▶ **WHAT YOU NEED TO DO**
Your answer must be an exact copy of every record below.

▶ **RECORDS FOR THE EXERCISE**

☆ ☆ ☆ ☆

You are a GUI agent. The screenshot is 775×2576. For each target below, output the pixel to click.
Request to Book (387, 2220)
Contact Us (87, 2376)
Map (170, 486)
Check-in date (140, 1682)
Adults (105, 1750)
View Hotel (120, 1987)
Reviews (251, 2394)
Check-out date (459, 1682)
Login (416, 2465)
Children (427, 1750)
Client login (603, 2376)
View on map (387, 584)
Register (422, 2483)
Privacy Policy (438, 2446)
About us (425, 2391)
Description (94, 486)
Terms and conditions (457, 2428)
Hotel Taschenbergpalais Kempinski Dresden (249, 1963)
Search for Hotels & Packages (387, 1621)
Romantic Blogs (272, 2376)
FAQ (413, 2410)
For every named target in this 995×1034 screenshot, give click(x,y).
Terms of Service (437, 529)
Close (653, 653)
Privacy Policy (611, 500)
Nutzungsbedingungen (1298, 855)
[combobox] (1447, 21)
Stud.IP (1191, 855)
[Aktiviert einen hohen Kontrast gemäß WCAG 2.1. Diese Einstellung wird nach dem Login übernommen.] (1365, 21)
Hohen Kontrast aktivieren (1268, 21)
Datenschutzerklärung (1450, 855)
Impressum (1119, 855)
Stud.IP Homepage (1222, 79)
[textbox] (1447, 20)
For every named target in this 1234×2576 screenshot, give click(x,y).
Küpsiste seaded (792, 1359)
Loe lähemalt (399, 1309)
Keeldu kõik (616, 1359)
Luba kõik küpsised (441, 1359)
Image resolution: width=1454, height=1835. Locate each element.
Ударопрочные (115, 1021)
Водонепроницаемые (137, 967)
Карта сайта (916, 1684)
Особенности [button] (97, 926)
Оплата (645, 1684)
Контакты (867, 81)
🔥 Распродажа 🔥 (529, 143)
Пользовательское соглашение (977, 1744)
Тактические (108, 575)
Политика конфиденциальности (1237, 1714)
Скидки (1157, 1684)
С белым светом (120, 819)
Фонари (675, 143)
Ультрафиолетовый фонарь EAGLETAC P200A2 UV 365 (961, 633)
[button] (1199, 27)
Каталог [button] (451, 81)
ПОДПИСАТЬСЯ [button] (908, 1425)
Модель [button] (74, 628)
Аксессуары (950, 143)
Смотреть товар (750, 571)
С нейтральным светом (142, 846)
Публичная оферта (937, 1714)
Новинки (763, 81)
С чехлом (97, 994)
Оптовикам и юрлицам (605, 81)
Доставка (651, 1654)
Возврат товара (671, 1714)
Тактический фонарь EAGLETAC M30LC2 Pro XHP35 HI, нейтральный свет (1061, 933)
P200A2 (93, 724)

☆ ☆ ☆ ☆

▶ **EXERCISE RESULT**
You are a GUI agent. The screenshot is 775×2576. For each target below, output the pixel to click.
Request to Book (387, 2220)
Contact Us (87, 2376)
Map (170, 486)
Check-in date (140, 1682)
Adults (105, 1750)
View Hotel (120, 1987)
Reviews (251, 2394)
Check-out date (459, 1682)
Login (416, 2465)
Children (427, 1750)
Client login (603, 2376)
View on map (387, 584)
Register (422, 2483)
Privacy Policy (438, 2446)
About us (425, 2391)
Description (94, 486)
Terms and conditions (457, 2428)
Hotel Taschenbergpalais Kempinski Dresden (249, 1963)
Search for Hotels & Packages (387, 1621)
Romantic Blogs (272, 2376)
FAQ (413, 2410)
For every named target in this 995×1034 screenshot, give click(x,y).
Terms of Service (437, 529)
Close (653, 653)
Privacy Policy (611, 500)
Nutzungsbedingungen (1298, 855)
[combobox] (1447, 21)
Stud.IP (1191, 855)
[Aktiviert einen hohen Kontrast gemäß WCAG 2.1. Diese Einstellung wird nach dem Login übernommen.] (1365, 21)
Hohen Kontrast aktivieren (1268, 21)
Datenschutzerklärung (1450, 855)
Impressum (1119, 855)
Stud.IP Homepage (1222, 79)
[textbox] (1447, 20)
For every named target in this 1234×2576 screenshot, give click(x,y).
Küpsiste seaded (792, 1359)
Loe lähemalt (399, 1309)
Keeldu kõik (616, 1359)
Luba kõik küpsised (441, 1359)
Image resolution: width=1454, height=1835. Locate each element.
Ударопрочные (115, 1021)
Водонепроницаемые (137, 967)
Карта сайта (916, 1684)
Особенности [button] (97, 926)
Оплата (645, 1684)
Контакты (867, 81)
🔥 Распродажа 🔥 (529, 143)
Пользовательское соглашение (977, 1744)
Тактические (108, 575)
Политика конфиденциальности (1237, 1714)
Скидки (1157, 1684)
С белым светом (120, 819)
Фонари (675, 143)
Ультрафиолетовый фонарь EAGLETAC P200A2 UV 365 (961, 633)
[button] (1199, 27)
Каталог [button] (451, 81)
ПОДПИСАТЬСЯ [button] (908, 1425)
Модель [button] (74, 628)
Аксессуары (950, 143)
Смотреть товар (750, 571)
С нейтральным светом (142, 846)
Публичная оферта (937, 1714)
Новинки (763, 81)
С чехлом (97, 994)
Оптовикам и юрлицам (605, 81)
Доставка (651, 1654)
Возврат товара (671, 1714)
Тактический фонарь EAGLETAC M30LC2 Pro XHP35 HI, нейтральный свет (1061, 933)
P200A2 (93, 724)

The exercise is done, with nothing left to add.